The national ad campaign features cisgender men in different, but super common situations that women face during that time of the month. It starts with a young boy telling his dad that he got his period for the first time. Then, a man is seen lying in bed and rolling over to find a bloodstain on the sheet. Later, another man walks through a locker room with a tampon string hanging out from under his briefs.

Siobhan Lonergan, chief brand officer of Thinx, shared why the company took this approach with its new campaign in an interview with Adweek. "Part of our DNA is to start conversations and open up subjects we haven't been able to open up before," she told the publication. "If we all had periods, would we be more comfortable about them? And so we used certain vignettes and placed them in everyday situations really to highlight some of the challenges we all face with periods."

"I hope our audience will watch intensely, consider it in a different way and continue to open up that conversation," Lonergan added. (

Unfortunately, the above ad won't be shown in its entirety on TV. Why? Because traditional TV advertisements still don't allow the sight of blood. "It wasn't something we could really challenge," Lonergan told Adweek.

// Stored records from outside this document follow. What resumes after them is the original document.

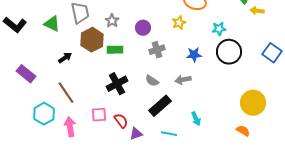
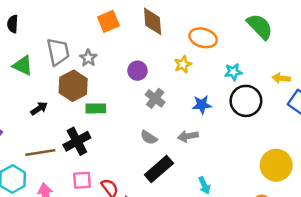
yellow arrow: (257, 11) -> (281, 78), moved
gray star: (112, 21) -> (88, 58), moved
green rectangle: (115, 50) -> (96, 108), moved
gray cross: (157, 50) -> (155, 98), turned -35
black cross: (117, 84) -> (77, 141), moved
brown line: (66, 93) -> (40, 153), turned -65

Even more frustrating: Apparently some TV networks won't air the ad unless Thinx sends them a version that doesn't show the man walking through a locker room with a tampon string hanging from his underwear, according to Ad Age. "We didn't anticipate that our ad would be censored for showing a tampon string," Maria Molland, CEO of Thinx, said in a statement, per the publication. "But given our experience with censorship of our ads, it's hard to say this was truly surprising either."

That in and of itself is exactly why it's so important to see advertisements that show the realities of periods without sugarcoating the experience. "This is a bigger idea," Lonergan told Adweek. "Hopefully we can really make change by putting this commercial out there."